··· DATA FOR PROCESSING ···

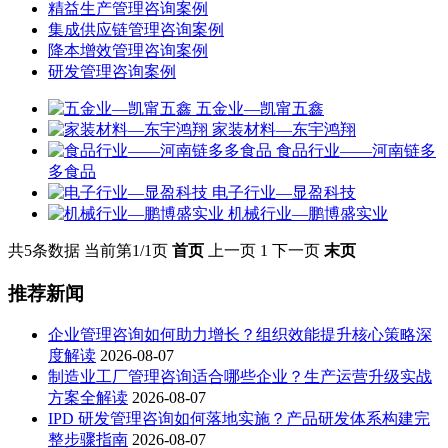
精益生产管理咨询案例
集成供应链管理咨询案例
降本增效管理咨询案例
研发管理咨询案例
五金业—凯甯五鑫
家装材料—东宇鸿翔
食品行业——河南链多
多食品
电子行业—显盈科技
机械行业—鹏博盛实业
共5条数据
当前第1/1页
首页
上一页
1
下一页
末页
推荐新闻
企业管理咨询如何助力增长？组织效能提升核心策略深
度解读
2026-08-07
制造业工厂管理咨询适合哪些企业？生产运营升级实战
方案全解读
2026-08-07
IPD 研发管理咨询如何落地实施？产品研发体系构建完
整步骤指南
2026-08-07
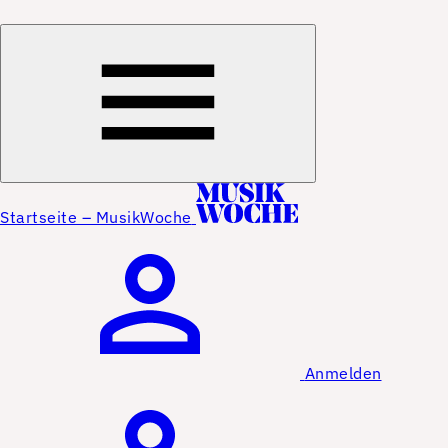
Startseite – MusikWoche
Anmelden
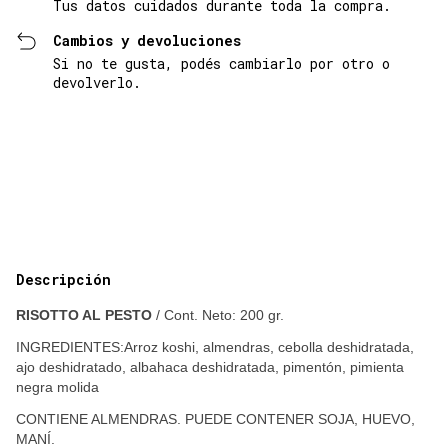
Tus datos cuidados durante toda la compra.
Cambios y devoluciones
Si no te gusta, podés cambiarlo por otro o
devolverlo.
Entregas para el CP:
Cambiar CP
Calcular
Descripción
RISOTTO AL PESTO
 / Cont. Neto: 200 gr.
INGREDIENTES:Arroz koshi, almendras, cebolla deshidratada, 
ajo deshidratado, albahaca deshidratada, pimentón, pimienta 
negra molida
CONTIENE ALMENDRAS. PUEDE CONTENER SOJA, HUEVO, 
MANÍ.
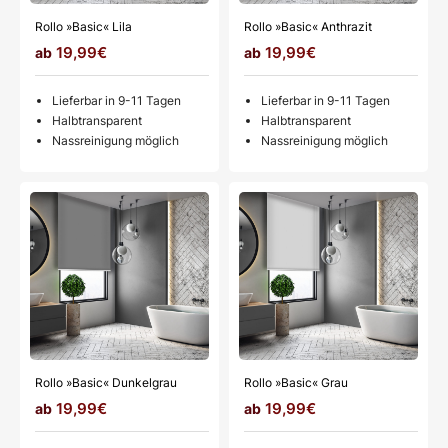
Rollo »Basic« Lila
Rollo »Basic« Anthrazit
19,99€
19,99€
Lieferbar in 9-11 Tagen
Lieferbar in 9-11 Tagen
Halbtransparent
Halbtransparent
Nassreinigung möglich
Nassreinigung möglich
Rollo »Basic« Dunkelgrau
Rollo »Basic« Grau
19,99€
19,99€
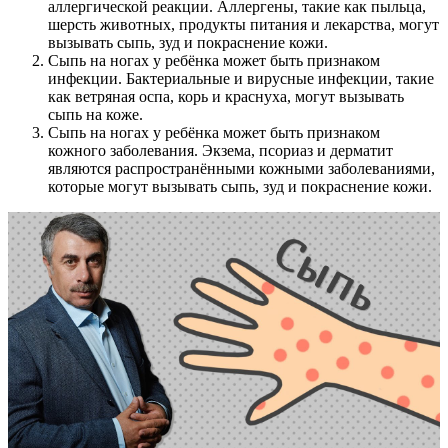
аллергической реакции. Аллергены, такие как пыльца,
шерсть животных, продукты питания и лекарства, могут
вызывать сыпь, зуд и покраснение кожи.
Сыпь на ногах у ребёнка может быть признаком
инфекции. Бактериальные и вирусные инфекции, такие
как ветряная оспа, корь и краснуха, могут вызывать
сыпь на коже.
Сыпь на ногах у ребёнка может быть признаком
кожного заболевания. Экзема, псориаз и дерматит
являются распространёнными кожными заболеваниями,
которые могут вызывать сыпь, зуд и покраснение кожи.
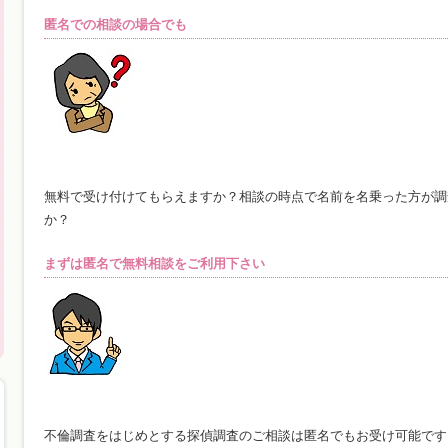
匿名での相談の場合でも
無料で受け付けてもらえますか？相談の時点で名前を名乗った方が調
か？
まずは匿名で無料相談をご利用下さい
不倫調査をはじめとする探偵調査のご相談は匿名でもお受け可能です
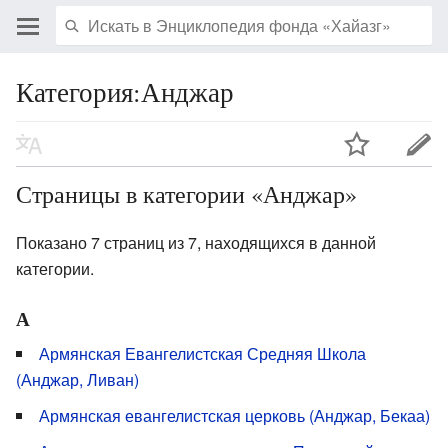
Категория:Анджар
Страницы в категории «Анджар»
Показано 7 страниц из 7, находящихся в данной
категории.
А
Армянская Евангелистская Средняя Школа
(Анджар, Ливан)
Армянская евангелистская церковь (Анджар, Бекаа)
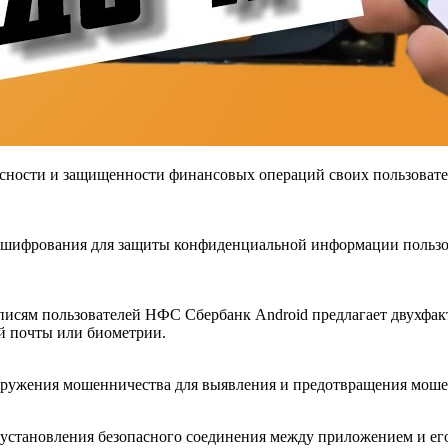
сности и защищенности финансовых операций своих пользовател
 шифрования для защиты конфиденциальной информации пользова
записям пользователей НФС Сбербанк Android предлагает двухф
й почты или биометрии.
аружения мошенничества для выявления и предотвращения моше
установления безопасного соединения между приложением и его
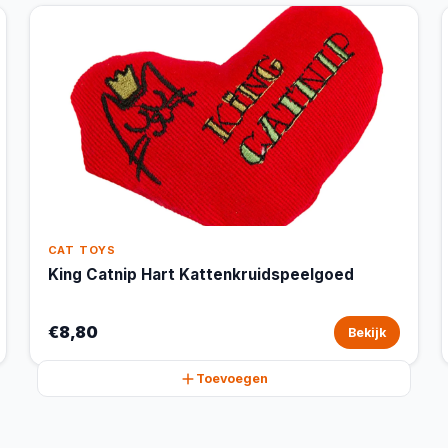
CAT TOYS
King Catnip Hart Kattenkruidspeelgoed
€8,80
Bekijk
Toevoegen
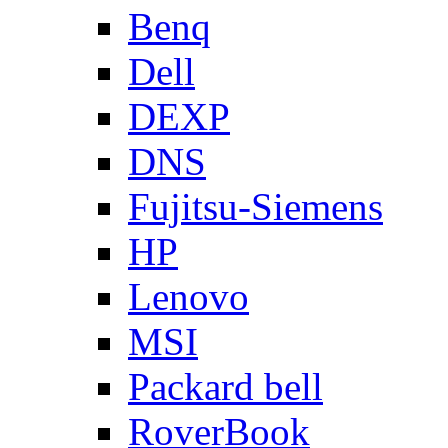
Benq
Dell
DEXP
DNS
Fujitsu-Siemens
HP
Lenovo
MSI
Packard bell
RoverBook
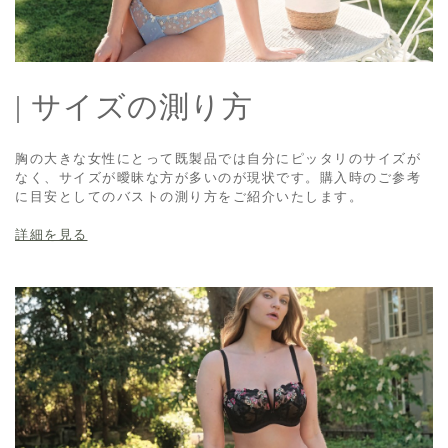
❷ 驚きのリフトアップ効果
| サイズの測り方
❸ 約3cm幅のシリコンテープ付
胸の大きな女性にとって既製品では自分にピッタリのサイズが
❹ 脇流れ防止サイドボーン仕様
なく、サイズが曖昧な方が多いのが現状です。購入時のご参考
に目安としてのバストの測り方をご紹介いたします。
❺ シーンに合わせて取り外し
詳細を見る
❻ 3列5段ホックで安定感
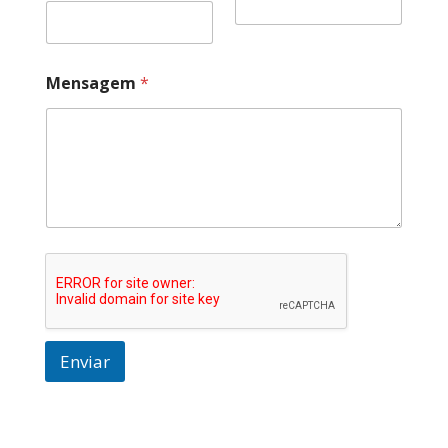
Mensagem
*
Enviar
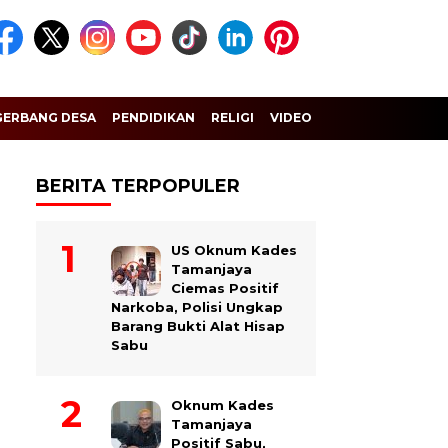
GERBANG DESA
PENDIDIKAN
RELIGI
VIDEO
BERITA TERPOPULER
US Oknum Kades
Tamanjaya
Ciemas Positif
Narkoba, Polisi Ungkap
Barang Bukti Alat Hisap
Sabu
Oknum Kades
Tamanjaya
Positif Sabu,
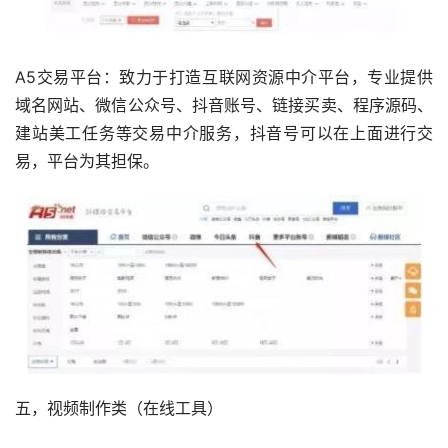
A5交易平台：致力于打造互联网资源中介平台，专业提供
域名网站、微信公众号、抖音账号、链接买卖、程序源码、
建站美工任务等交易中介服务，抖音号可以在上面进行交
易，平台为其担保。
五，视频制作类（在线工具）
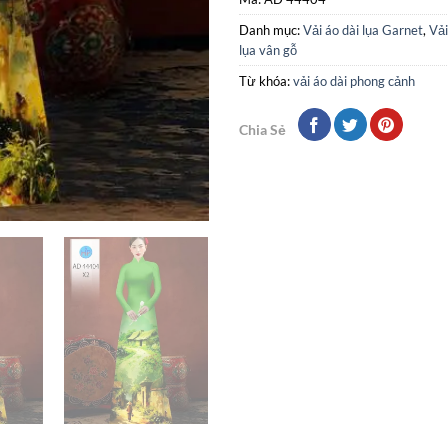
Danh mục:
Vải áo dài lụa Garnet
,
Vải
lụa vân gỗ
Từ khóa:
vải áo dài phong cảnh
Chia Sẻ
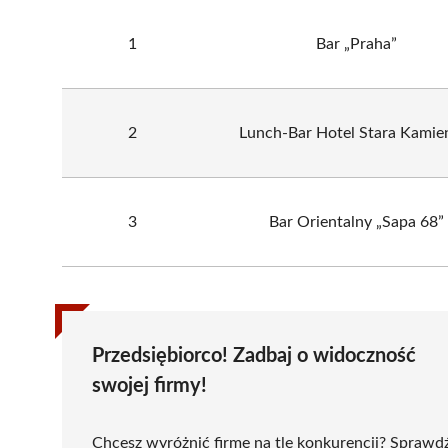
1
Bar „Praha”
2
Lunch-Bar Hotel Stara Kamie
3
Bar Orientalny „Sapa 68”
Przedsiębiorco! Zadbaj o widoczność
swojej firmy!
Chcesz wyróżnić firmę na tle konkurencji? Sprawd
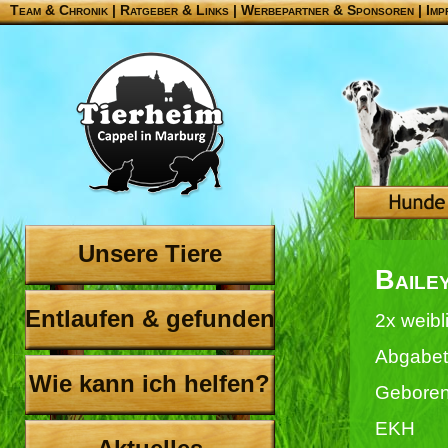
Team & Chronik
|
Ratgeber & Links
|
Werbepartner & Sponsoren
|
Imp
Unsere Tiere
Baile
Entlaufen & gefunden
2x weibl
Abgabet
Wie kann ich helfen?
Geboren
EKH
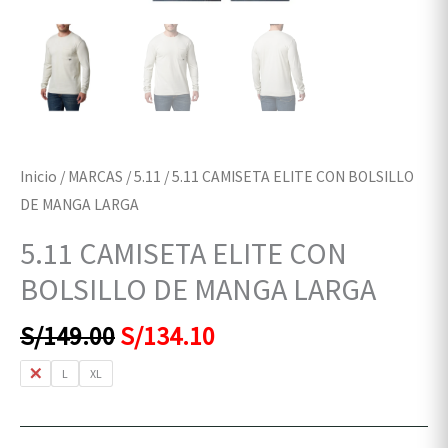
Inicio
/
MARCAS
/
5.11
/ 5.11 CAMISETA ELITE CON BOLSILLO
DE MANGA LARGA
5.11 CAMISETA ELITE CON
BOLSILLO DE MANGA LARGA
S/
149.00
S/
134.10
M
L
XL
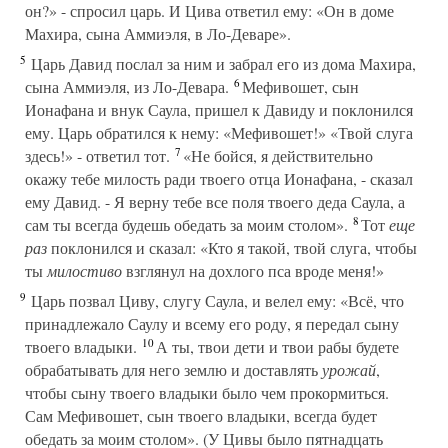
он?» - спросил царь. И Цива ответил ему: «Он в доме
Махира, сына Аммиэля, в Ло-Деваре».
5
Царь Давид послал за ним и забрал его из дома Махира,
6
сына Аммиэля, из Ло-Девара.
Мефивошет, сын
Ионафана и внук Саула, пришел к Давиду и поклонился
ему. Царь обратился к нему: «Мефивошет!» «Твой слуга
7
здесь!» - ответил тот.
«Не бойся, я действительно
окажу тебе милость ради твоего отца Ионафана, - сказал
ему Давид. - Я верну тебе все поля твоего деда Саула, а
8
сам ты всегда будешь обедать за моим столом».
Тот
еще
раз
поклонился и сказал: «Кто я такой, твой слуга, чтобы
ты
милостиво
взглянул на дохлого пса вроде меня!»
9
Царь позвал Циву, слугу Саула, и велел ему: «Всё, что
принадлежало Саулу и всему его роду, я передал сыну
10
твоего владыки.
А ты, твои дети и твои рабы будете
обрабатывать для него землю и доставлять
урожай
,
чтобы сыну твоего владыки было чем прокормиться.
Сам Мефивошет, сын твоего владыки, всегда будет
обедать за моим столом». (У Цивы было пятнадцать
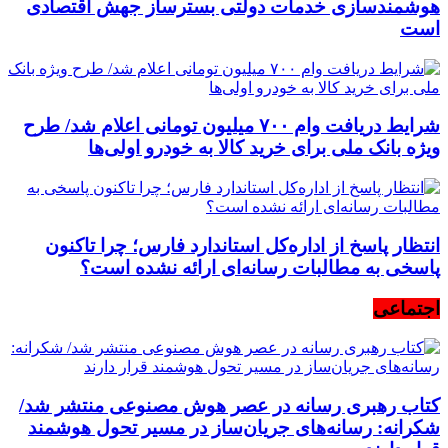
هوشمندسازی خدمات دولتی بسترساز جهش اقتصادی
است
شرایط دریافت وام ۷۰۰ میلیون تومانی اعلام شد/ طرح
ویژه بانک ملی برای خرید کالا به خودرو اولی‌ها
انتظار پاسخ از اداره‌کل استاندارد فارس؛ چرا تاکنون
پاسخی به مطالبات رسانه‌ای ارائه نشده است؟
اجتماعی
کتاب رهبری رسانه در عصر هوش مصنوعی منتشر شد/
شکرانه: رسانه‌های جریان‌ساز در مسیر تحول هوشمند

···

» **TASK BRIEF**:
The answer must consist of every line from the records above that holds "категории".

» **OUTPUT FOR THIS EXERCISE**:
Страницы в категории «Анджар»
категории.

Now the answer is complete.